Causes of Canine Malocclusion
In broad terms, malocclusions are either skeletal or dental in origin, Fiani explains. A dental origin is when a dog may have “one or a couple of teeth that are abnormally positioned within a normal facial skeletal structure,” and are causing pain or discomfort.
The skeletal type of malocclusion, Fiani notes, is where the facial skeleton is abnormal, causing the teeth not to fit together properly. For example, the “underbite” affects short-faced breeds like Bulldogs and Boxers, which have malformed skulls because of breeding. (Long-faced breeds like Sighthounds are prone to similar issues.)
While breeding can have an impact, there is a range of potential causes for either type of malocclusion. “Malocclusions can have a genetic basis that will be likely transmitted from generation to generation,” Peralta says, “and some of them will be acquired, whether because something happened during gestation or something happened during growth and development, either an infection or trauma or any other event that may alter maxillofacial [face and jaw] growth.” He explains that trauma to the face and jaw can stem from events like being bitten by another animal or getting hit by a car. Fiani adds that jaw fractures that don’t heal properly can also result in malocclusion.
When to Seek Treatment for Maloclussion in Dogs
“It doesn’t always exactly matter why there’s a malocclusion, the question is: do you need to treat it?” Fiani says. “The bottom line is, if you have abnormal tooth-to-tooth contact or if you have abnormal tooth-to-soft tissue contact, then something has to be done about it.” If you notice any of the previously mentioned signs, it’s time to consult with your veterinarian, who will typically determine whether a referral to a dental specialist is warranted for further assessment. If you’ve got an image-obsessed hound, let’s be clear: veterinary dentists treat medical issues, not cosmetic ones. “We will not perform any sort of orthodontic treatment on an animal for aesthetic purposes,” Fiani emphasizes. “There has to be a clear-cut medical reason for preventing disease or prevention of discomfort or pain.”

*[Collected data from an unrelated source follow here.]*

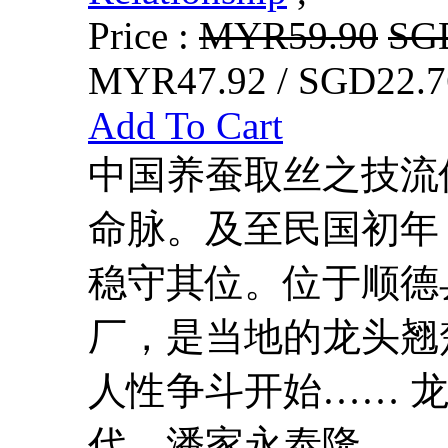
Price :
MYR59.90
SG
MYR47.92 / SGD22.7
Add To Cart
中国养蚕取丝之技流
命脉。及至民国初年
稳守其位。位于顺德
厂，是当地的龙头翘
人性争斗开始…… 龙
代，潘家永泰隆...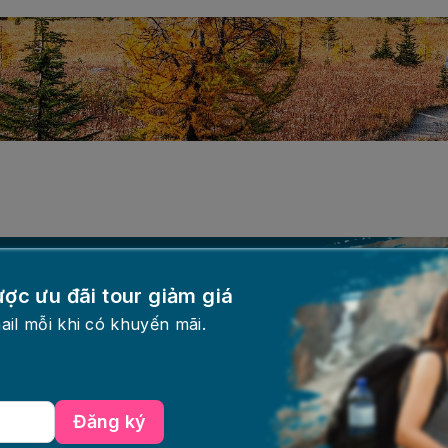
 đãi tour giảm giá
ược ưu đãi tour giảm giá
ail mỗi khi có khuyến mãi.
Subscribe
Đăng ký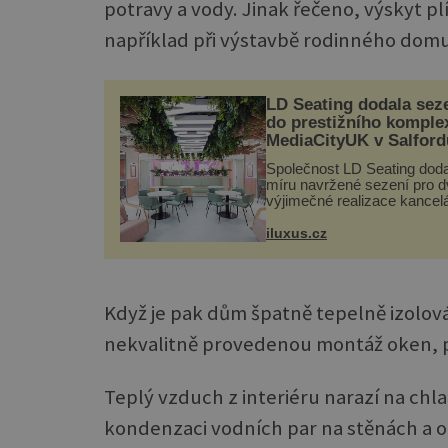
potravy a vody. Jinak řečeno, výskyt pl
například při výstavbě rodinného domu se
LD Seating dodala sez
do prestižního komple
MediaCityUK v Salford
Společnost LD Seating doda
míru navržené sezení pro d
výjimečné realizace kancelá
areálu MediaCityUK v angl
Salfordu – konkrétně do bu
iluxus.cz
Blue Tower a Orange Tower
Komplex budov Media...
Když je pak dům špatně tepelně izolo
nekvalitně provedenou montáž oken, p
Teplý vzduch z interiéru narazí na chl
kondenzaci vodních par na stěnách a ok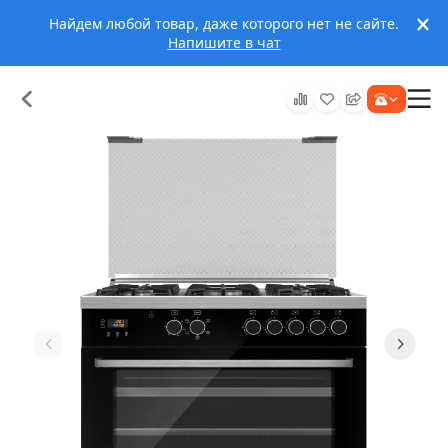
Найдем любой товар, даже которого нет не сайте.
Напишите в чат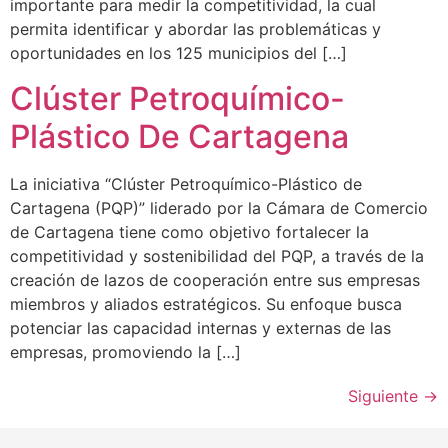
importante para medir la competitividad, la cual
permita identificar y abordar las problemáticas y
oportunidades en los 125 municipios del […]
Clúster Petroquímico-
Plástico De Cartagena
La iniciativa “Clúster Petroquímico-Plástico de
Cartagena (PQP)” liderado por la Cámara de Comercio
de Cartagena tiene como objetivo fortalecer la
competitividad y sostenibilidad del PQP, a través de la
creación de lazos de cooperación entre sus empresas
miembros y aliados estratégicos. Su enfoque busca
potenciar las capacidad internas y externas de las
empresas, promoviendo la […]
Siguiente
→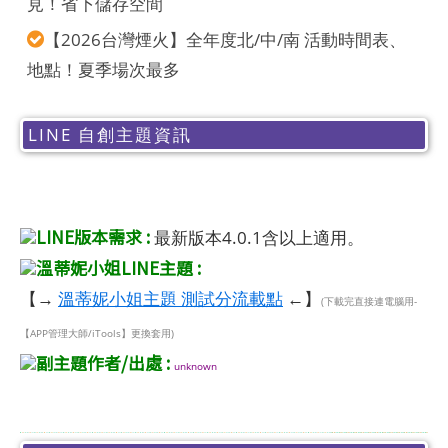
見！省下儲存空間
【2026台灣煙火】全年度北/中/南 活動時間表、
地點！夏季場次最多
LINE 自創主題資訊
LINE版本需求 :
最新版本4.0.1含以上適用。
溫蒂妮小姐LINE主題 :
【→
溫蒂妮小姐主題 測試分流載點
←】
(下載完直接連電腦用-
【APP管理大師/iTools】更換套用)
副主題作者/出處 :
unknown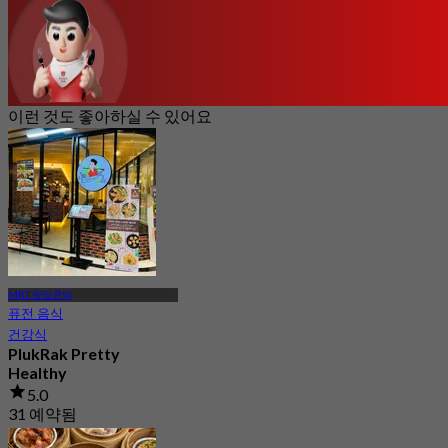
이런 것도 좋아하실 수 있어요
MRT 왓망콘역
퓨전 음식
건강식
PlukRak Pretty
Healthy
5.0
31 예약됨
에서
฿ 275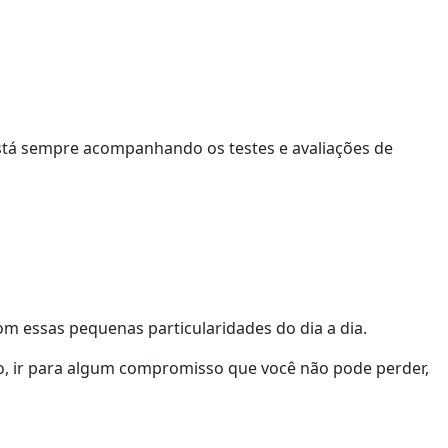
está sempre acompanhando os testes e avaliações de
m essas pequenas particularidades do dia a dia.
o, ir para algum compromisso que você não pode perder,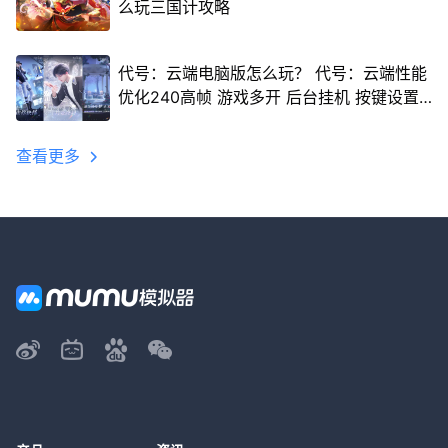
么玩三国计攻略
代号：云端电脑版怎么玩？ 代号：云端性能
优化240高帧 游戏多开 后台挂机 按键设置
教程
查看更多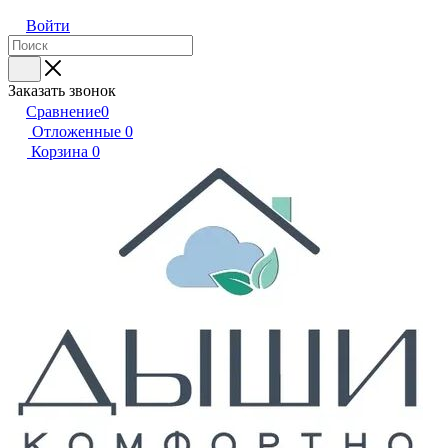
Войти
Заказать звонок
Сравнение
0
Отложенные
0
Корзина
0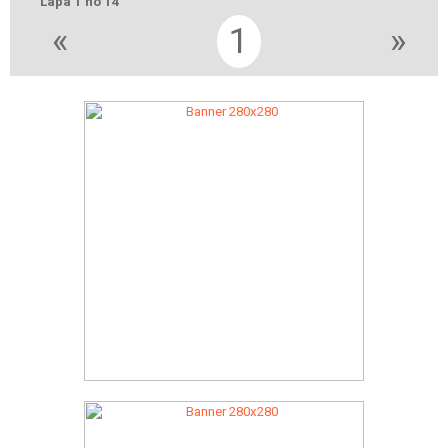
Lapa 1 no 14
«
1
»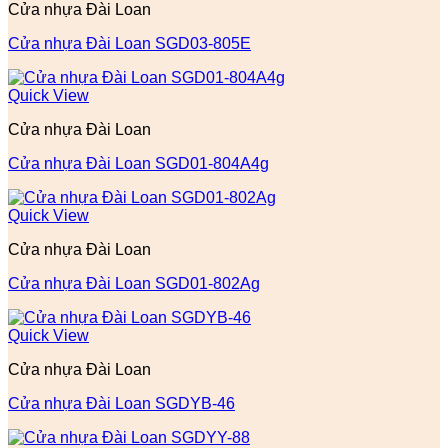
Cửa nhựa Đài Loan
Cửa nhựa Đài Loan SGD03-805E
Quick View
Cửa nhựa Đài Loan
Cửa nhựa Đài Loan SGD01-804A4g
Quick View
Cửa nhựa Đài Loan
Cửa nhựa Đài Loan SGD01-802Ag
Quick View
Cửa nhựa Đài Loan
Cửa nhựa Đài Loan SGDYB-46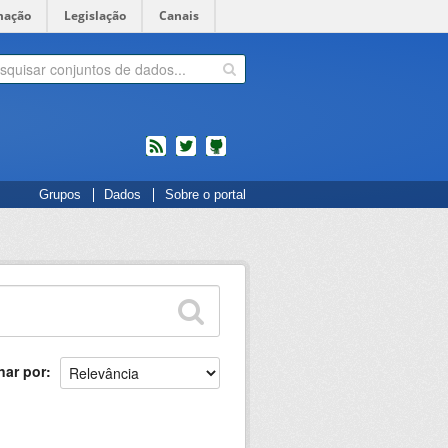
mação
Legislação
Canais
feed
twitter
Códigos
Grupos
Dados
Sobre o portal
fonte
de
projetos
do
dados.gov.br
no
Github
nar por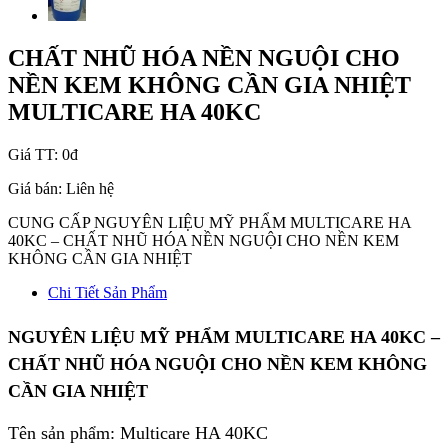
CHẤT NHŨ HÓA NỀN NGUỘI CHO
NỀN KEM KHÔNG CẦN GIA NHIỆT
MULTICARE HA 40KC
Giá TT:
0đ
Giá bán:
Liên hệ
CUNG CẤP NGUYÊN LIỆU MỸ PHẨM MULTICARE HA
40KC – CHẤT NHŨ HÓA NỀN NGUỘI CHO NỀN KEM
KHÔNG CẦN GIA NHIỆT
Chi Tiết Sản Phẩm
NGUYÊN LIỆU MỸ PHẨM MULTICARE HA 40KC –
CHẤT NHŨ HÓA NGUỘI CHO NỀN KEM KHÔNG
CẦN GIA NHIỆT
Tên sản phẩm: Multicare HA 40KC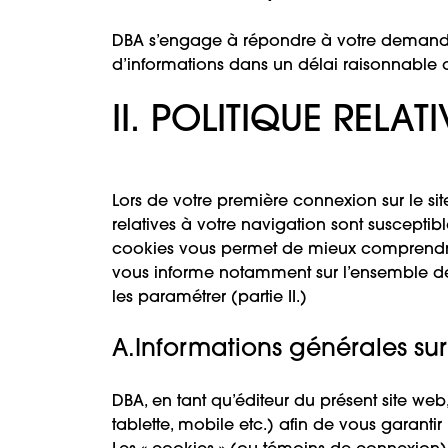
DBA s’engage à répondre à votre demande
d’informations dans un délai raisonnable 
II. POLITIQUE RELA
Lors de votre première connexion sur le s
relatives à votre navigation sont susceptibl
cookies vous permet de mieux comprendre l
vous informe notamment sur l’ensemble des c
les paramétrer (partie II.)
A.Informations générales sur 
DBA, en tant qu’éditeur du présent site web
tablette, mobile etc.) afin de vous garantir 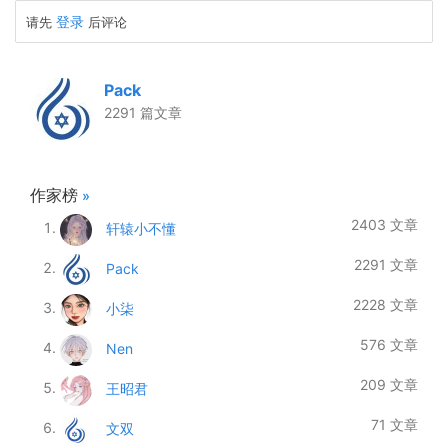
登录
请先
后评论
Pack
2291 篇文章
作家榜
»
2403 文章
轩辕小不懂
2291 文章
Pack
2228 文章
小柒
576 文章
Nen
209 文章
王昭君
71 文章
文双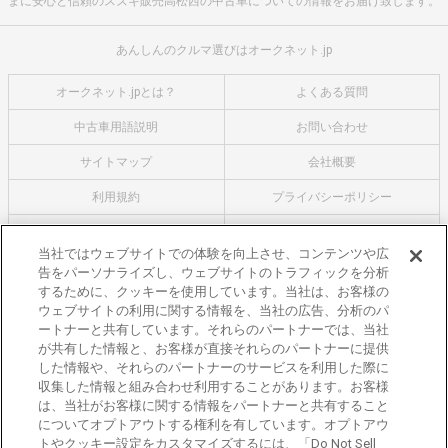
まに安心と信頼のスズキ販売高松西の中古車についての情報をお届け致します。
あんしんのクルマ選びはオークネット.jp
オークネット.jpとは？
よくある質問
中古車用語説明
お問い合わせ
サイトマップ
会社概要
利用規約
プライバシーポリシー
クッキーポリシー
利用者情報の外部送信について
当社ではウェブサイトでの体験を向上させ、コンテンツや広
告をパーソナライズし、ウェブサイトのトラフィックを分析
オークネットのその他のサービス
するために、クッキーを使用しています。当社は、お客様の
バイク関連サービス
ウェブサイトの利用に関する情報を、当社の広告、分析のパ
ートナーと共有しています。それらのパートナーでは、当社
中古バイクを探すならバイクの窓口
が共有した情報と、お客様が直接それらのパートナーに提供
レンタルバイクに乗るならモトオークレンタルバイク
した情報や、それらのパートナーのサービスを利用した際に
収集した情報と組み合わせ利用することがあります。お客様
ブランド関連サービス
は、当社がお客様に関する情報をパートナーと共有すること
ブランド品の買取はギャラリーレア
についてオプトアウトする権利を有しています。オプトアウ
トやクッキー設定をカスタマイズするには、「Do Not Sell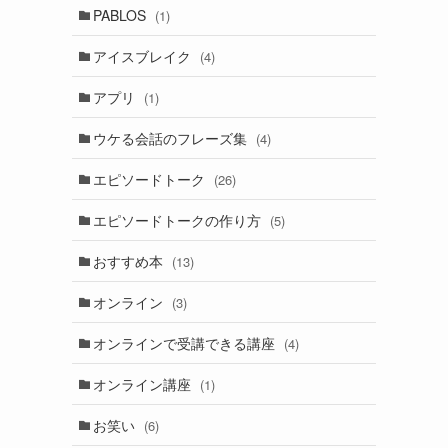
PABLOS
(1)
アイスブレイク
(4)
アプリ
(1)
ウケる会話のフレーズ集
(4)
エピソードトーク
(26)
エピソードトークの作り方
(5)
おすすめ本
(13)
オンライン
(3)
オンラインで受講できる講座
(4)
オンライン講座
(1)
お笑い
(6)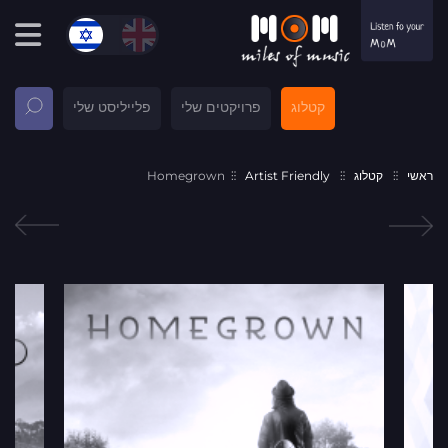
קטלוג
פרויקטים שלי
פלייליסט שלי
ראשי
קטלוג
Artist Friendly
Homegrown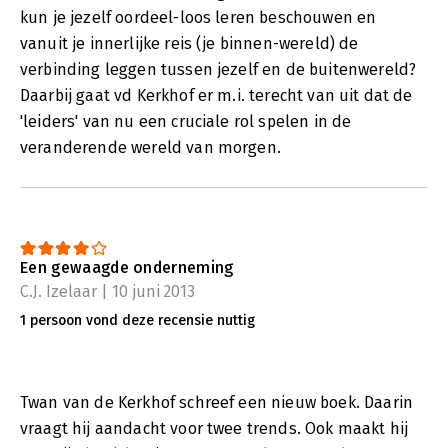
kun je jezelf oordeel-loos leren beschouwen en
vanuit je innerlijke reis (je binnen-wereld) de
verbinding leggen tussen jezelf en de buitenwereld?
Daarbij gaat vd Kerkhof er m.i. terecht van uit dat de
'leiders' van nu een cruciale rol spelen in de
veranderende wereld van morgen.
Een gewaagde onderneming
C.J. Izelaar | 10 juni 2013
1 persoon vond deze recensie nuttig
Twan van de Kerkhof schreef een nieuw boek. Daarin
vraagt hij aandacht voor twee trends. Ook maakt hij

Treatment options will vary depending on the specific issue facing your dog, his age, and other factors, but typically will fall into one of two categories: extraction or orthodontic treatment. Tooth extractions can be performed by your general practitioner or a dental specialist, depending, Fiani says, but orthodontics is always the purview of specialists. “That’s really when we’re using appliances to try and shift the teeth around so that they fit together in a way that no longer hurts the dog,” she explains.
So, if your dog is known for his quirky underbite, it’s probably a good idea to seek medical advice. It can be difficult to tell if malocclusion is causing issues, so don’t be afraid to ask your veterinarian questions, and pay close attention to your dog’s health and behavior. The bottom line is that, left untreated, malocclusion can lead to more than just an off-kilter smile—it can result in a painful life for your pooch.